Lessons from the ‘Guardroom’

As I reflected during my early morning walk today, I was reminded of a personal story that happened to me when I was only 17 years old. The day I was arrested and locked up in a cell by the Nigerian Military Army.

The year was 1996. The Academic Staff Union of Universities (ASUU) was on strike (that meant no school; to your father’s house). The only way to live without running crazy doing nothing was to assist my mom in her pharmacy & business center.

You see, my mom’s pharmacy shop was located inside the army Cantonment (barracks), about half a mile away from the famous ‘mammy market’ – your one stop market for any product or service you need at home, in school or at work. Right after the bomb that exploded in the barracks in 1996 (can’t remember exactly the month) the order given was that closing time for every shop in the market was 7pm. My mom’s pharmacy however was not inside-inside the market, so that never really applied to us. As such, the pharmacy closed around 8:30/9:30pm.
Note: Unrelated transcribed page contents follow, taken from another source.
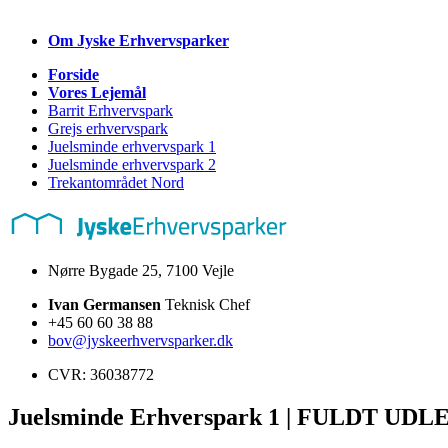
Om Jyske
Erhvervsparker
Forside
Vores Lejemål
Barrit Erhvervspark
Grejs erhvervspark
Juelsminde erhvervspark 1
Juelsminde erhvervspark 2
Trekantområdet Nord
Nørre Bygade 25, 7100 Vejle
Ivan Germansen
Teknisk Chef
+45 60 60 38 88
bov@jyskeerhvervsparker.dk
CVR: 36038772
Juelsminde Erhverspark 1 | FULDT UDL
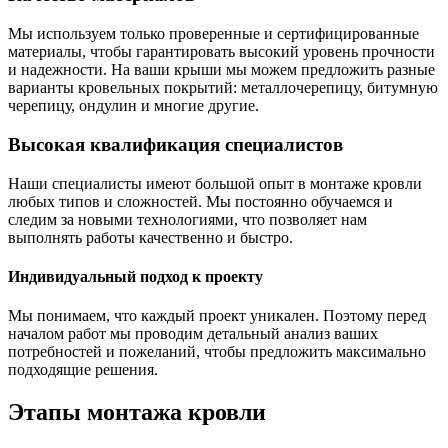
Мы используем только проверенные и сертифицированные
материалы, чтобы гарантировать высокий уровень прочности
и надежности. На ваши крыши мы можем предложить разные
варианты кровельных покрытий: металлочерепицу, битумную
черепицу, ондулин и многие другие.
Высокая квалификация специалистов
Наши специалисты имеют большой опыт в монтаже кровли
любых типов и сложностей. Мы постоянно обучаемся и
следим за новыми технологиями, что позволяет нам
выполнять работы качественно и быстро.
Индивидуальный подход к проекту
Мы понимаем, что каждый проект уникален. Поэтому перед
началом работ мы проводим детальный анализ ваших
потребностей и пожеланий, чтобы предложить максимально
подходящие решения.
Этапы монтажа кровли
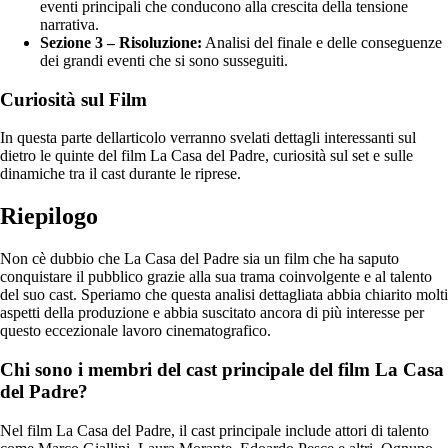
eventi principali che conducono alla crescita della tensione
narrativa.
Sezione 3 – Risoluzione:
Analisi del finale e delle conseguenze
dei grandi eventi che si sono susseguiti.
Curiosità sul Film
In questa parte dellarticolo verranno svelati dettagli interessanti sul
dietro le quinte del film La Casa del Padre, curiosità sul set e sulle
dinamiche tra il cast durante le riprese.
Riepilogo
Non cè dubbio che La Casa del Padre sia un film che ha saputo
conquistare il pubblico grazie alla sua trama coinvolgente e al talento
del suo cast. Speriamo che questa analisi dettagliata abbia chiarito molti
aspetti della produzione e abbia suscitato ancora di più interesse per
questo eccezionale lavoro cinematografico.
Chi sono i membri del cast principale del film La Casa
del Padre?
Nel film La Casa del Padre, il cast principale include attori di talento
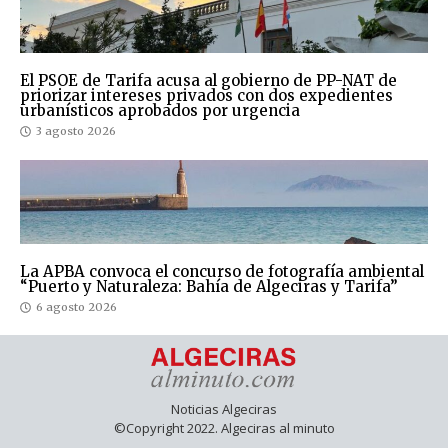
El PSOE de Tarifa acusa al gobierno de PP-NAT de
priorizar intereses privados con dos expedientes
urbanísticos aprobados por urgencia
3 agosto 2026
La APBA convoca el concurso de fotografía ambiental
“Puerto y Naturaleza: Bahía de Algeciras y Tarifa”
6 agosto 2026
Noticias Algeciras
©Copyright 2022. Algeciras al minuto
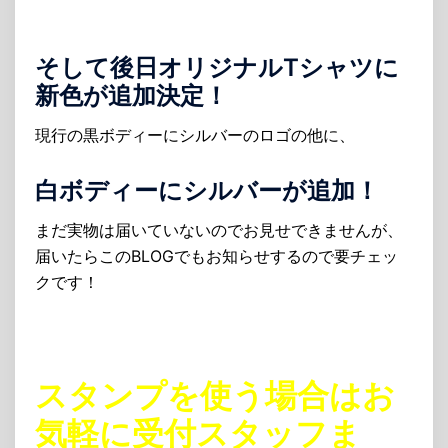
そして後日オリジナルTシャツに
新色が追加決定！
現行の黒ボディーにシルバーのロゴの他に、
白ボディーにシルバーが追加！
まだ実物は届いていないのでお見せできませんが、
届いたらこのBLOGでもお知らせするので要チェッ
クです！
スタンプを使う場合はお
気軽に受付スタッフま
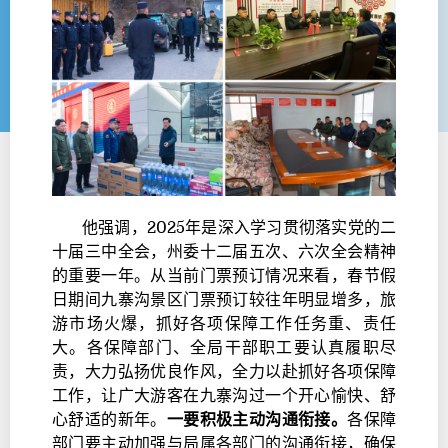
他强调，2025年是深入学习贯彻落实党的二
十届三中全会，州委十二届五次、六次全会精神
的重要一年。从当前门票预订情况来看，春节假
日期间九寨沟景区门票预订较往年明显增多，旅
游市场火爆，抓好各项保障工作任务重、责任
大。各保障部门、全局干部职工要认真履职尽
责，大力弘扬优良作风，全力以赴抓好各项保障
工作，让广大游客在九寨沟过一个开心愉快、舒
心舒适的新年。
一要积极主动沟通衔接。
各保障
部门要主动加强与局属各部门的沟通衔接，确保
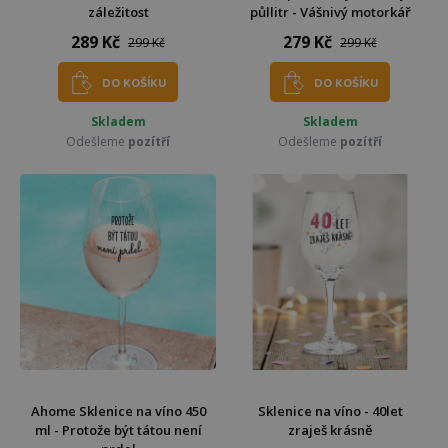
záležitost
půllitr - Vášnivý motorkář
289 Kč
279 Kč
299 Kč
299 Kč
DO KOŠÍKU
DO KOŠÍKU
Skladem
Skladem
Odešleme
pozítří
Odešleme
pozítří
Ahome Sklenice na víno 450
Sklenice na víno - 40let
ml - Protože být tátou není
zraješ krásně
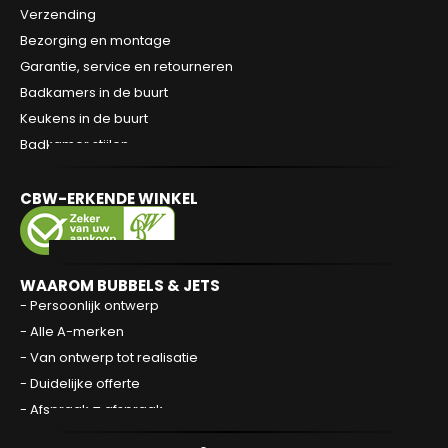
Verzending
Bezorging en montage
Garantie, service en retourneren
Badkamers in de buurt
Keukens in de buurt
Badkamer stijlen
CBW-ERKENDE WINKEL
WAAROM BUBBELS & JETS
- Persoonlijk ontwerp
- Alle A-merken
- Van ontwerp tot realisatie
- Duidelijke offerte
- Afspraak = afspraak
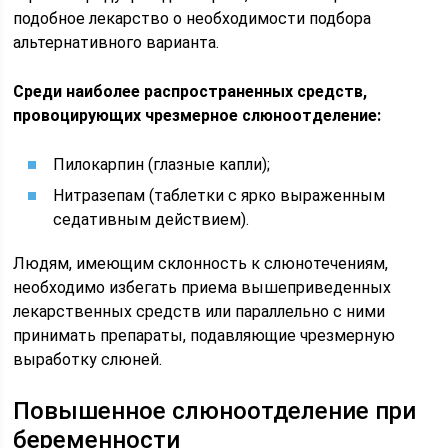
подобное лекарство о необходимости подбора
альтернативного варианта.
Среди наиболее распространенных средств,
провоцирующих чрезмерное слюноотделение:
Пилокарпин (глазные капли);
Нитразепам (таблетки с ярко выраженным
седативным действием).
Людям, имеющим склонность к слюнотечениям,
необходимо избегать приема вышеприведенных
лекарственных средств или параллельно с ними
принимать препараты, подавляющие чрезмерную
выработку слюней.
Повышенное слюноотделение при
беременности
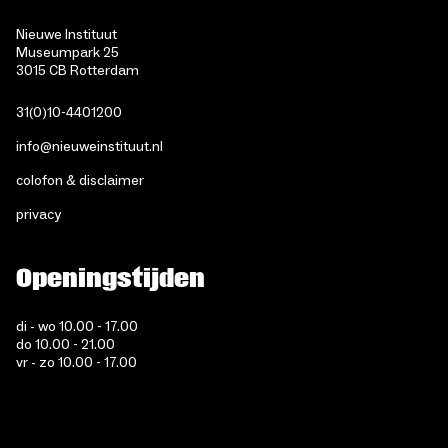
Nieuwe Instituut
Museumpark 25
3015 CB Rotterdam
31(0)10-4401200
info@nieuweinstituut.nl
colofon & disclaimer
privacy
Openingstijden
di - wo 10.00 - 17.00
do 10.00 - 21.00
vr - zo 10.00 - 17.00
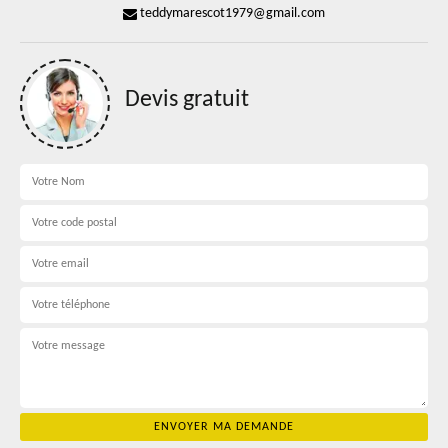
teddymarescot1979@gmail.com
Devis gratuit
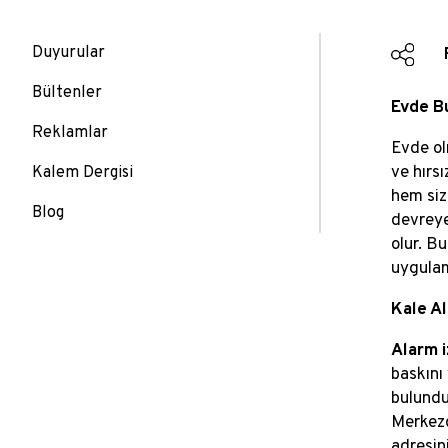
Duyurular
Bültenler
Evde Bu
Reklamlar
Evde ol
ve hırs
Kalem Dergisi
hem siz
Blog
devreye 
olur. Bu
uygulam
Kale Al
Alarm 
baskını
bulundu
Merkezd
adresini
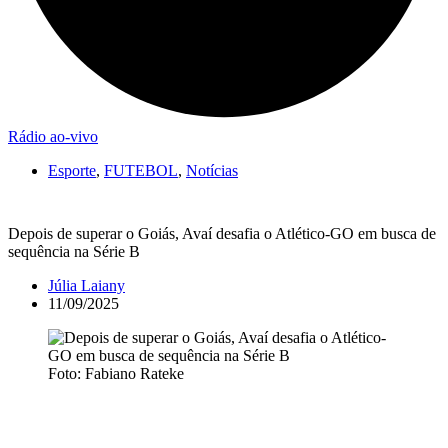
Rádio ao-vivo
Esporte
,
FUTEBOL
,
Notícias
Depois de superar o Goiás, Avaí desafia o Atlético-GO em busca de
sequência na Série B
Júlia Laiany
11/09/2025
Foto: Fabiano Rateke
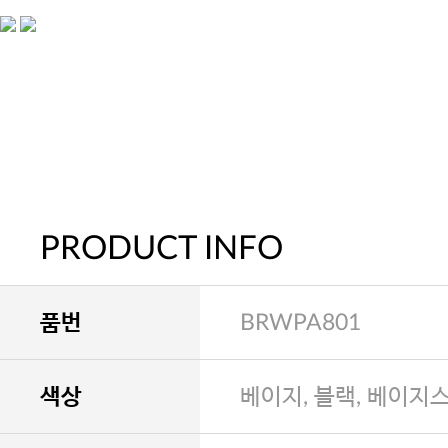
PRODUCT INFO
품번
BRWPA801
색상
베이지, 블랙, 베이지스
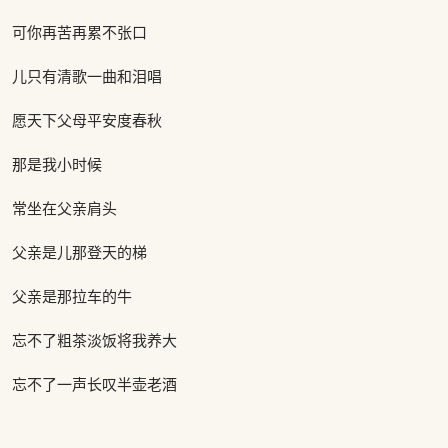
可你再苦再累不张口
儿只有清歌一曲和泪唱
愿天下父母平安度春秋
那是我小时候
常坐在父亲肩头
父亲是儿那登天的梯
父亲是那拉车的牛
忘不了粗茶淡饭将我养大
忘不了一声长叹半壶老酒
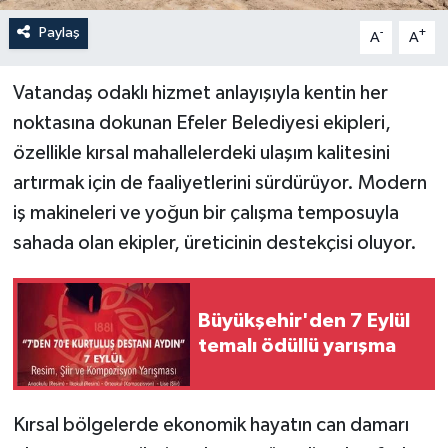
Paylaş
-
+
A
A
Vatandaş odaklı hizmet anlayışıyla kentin her
noktasına dokunan Efeler Belediyesi ekipleri,
özellikle kırsal mahallelerdeki ulaşım kalitesini
artırmak için de faaliyetlerini sürdürüyor. Modern
iş makineleri ve yoğun bir çalışma temposuyla
sahada olan ekipler, üreticinin destekçisi oluyor.
Büyükşehir'den 7 Eylül
temalı ödüllü yarışma
Kırsal bölgelerde ekonomik hayatın can damarı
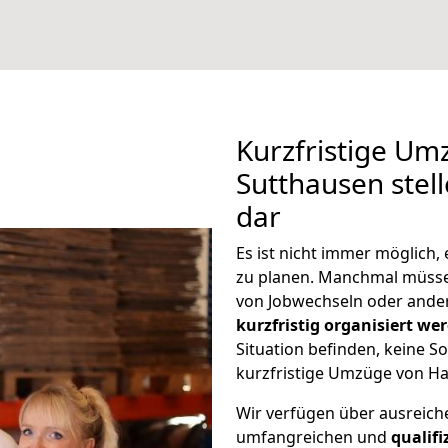
Kurzfristige U
Sutthausen stel
dar
Es ist nicht immer möglich
zu planen. Manchmal müss
von Jobwechseln oder ander
kurzfristig organisiert we
Situation befinden, keine So
kurzfristige Umzüge von Ha
Wir verfügen über ausreic
umfangreichen und
qualif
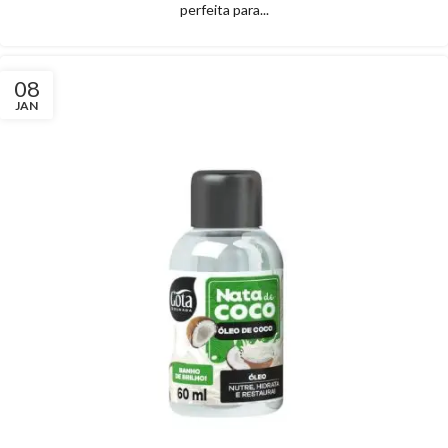
perfeita para...
08
JAN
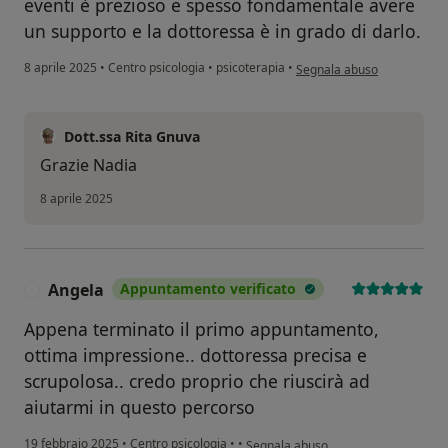
eventi è prezioso e spesso fondamentale avere
un supporto e la dottoressa è in grado di darlo.
secondo l'opinione dell'ute
8 aprile 2025
•
Centro psicologia
•
psicoterapia
•
Segnala abuso
Dott.ssa Rita Gnuva
Grazie Nadia
8 aprile 2025
Angela
Appuntamento verificato
A
Appena terminato il primo appuntamento,
ottima impressione.. dottoressa precisa e
scrupolosa.. credo proprio che riuscirà ad
aiutarmi in questo percorso
secondo l'opinione dell'utente Angel
19 febbraio 2025
•
Centro psicologia
•
•
Segnala abuso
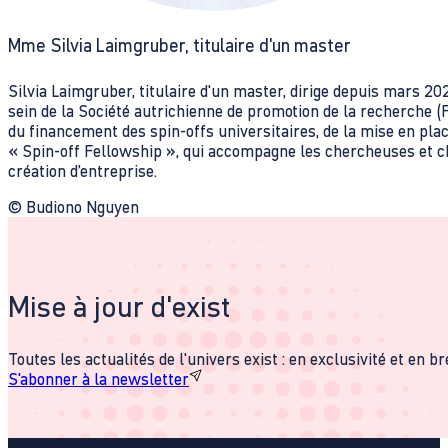
Mme Silvia Laimgruber, titulaire d'un master
Silvia Laimgruber, titulaire d'un master, dirige depuis mars 
sein de la Société autrichienne de promotion de la recherche (F
du financement des spin-offs universitaires, de la mise en pl
« Spin-off Fellowship », qui accompagne les chercheuses et ch
création d’entreprise.
© Budiono Nguyen
Mise à jour d'exist
Toutes les actualités de l'univers exist : en exclusivité et en b
S'abonner à la newsletter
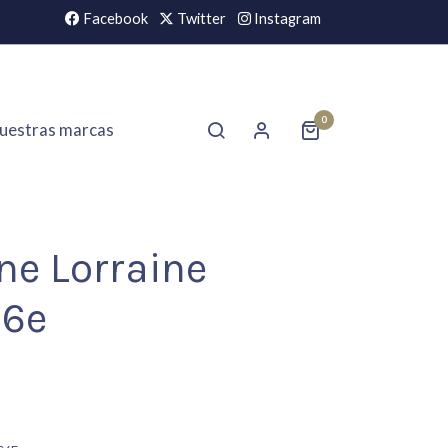
Facebook
Twitter
Instagram
0
uestras marcas
ne Lorraine
c6e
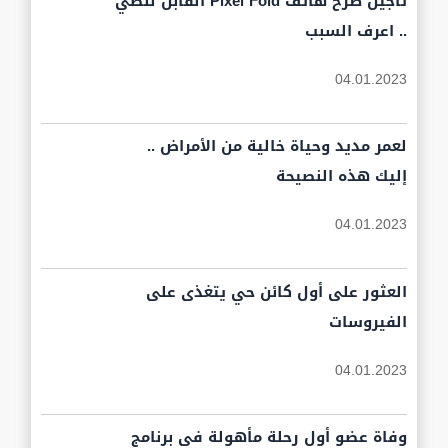
تأجيل طرح هاتف Pixel Fold القابل للطي
.. اعرف السبب
04.01.2023
لعمر مديد وحياة خالية من الأمراض ..
إليك هذه النصيحة
04.01.2023
العثور على أول كائن حي يتغذى على
الفيروسات
04.01.2023
وفاة عضو أول رحلة مأهولة في برنامج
Let me say at this point that I hated (the smell of) medicine/drugs and so it was a thorn in my flesh being in the Pharmacy. Plus it wasn’t in my agenda to do anything related to Pharmacy or even Medicine especially after I had failed Chemistry in my first semester in college. It was just so abstract to me. But working in my mom’s pharmacy was like a rite of passage in my family. My sister had done her bit, and it was my turn at the time. Sorry, I digress.

On this fateful day, around 7:10pm, a group of armed military men stormed into the Pharmacy. With me was the nurse on duty, and a salesgirl (cashier) that was already getting ready to close.  I wasn’t afraid; there was no reason to. However, they came in and started to shout in pidgin English with loud baritone voices. “CLOSE THIS PLACE NOW. WHY UNA STILL OPEN THIS PLACE? WETIN UNA STILL DEY DO? EVERYBODY, OUT!! OYA, GET OUT NOW!”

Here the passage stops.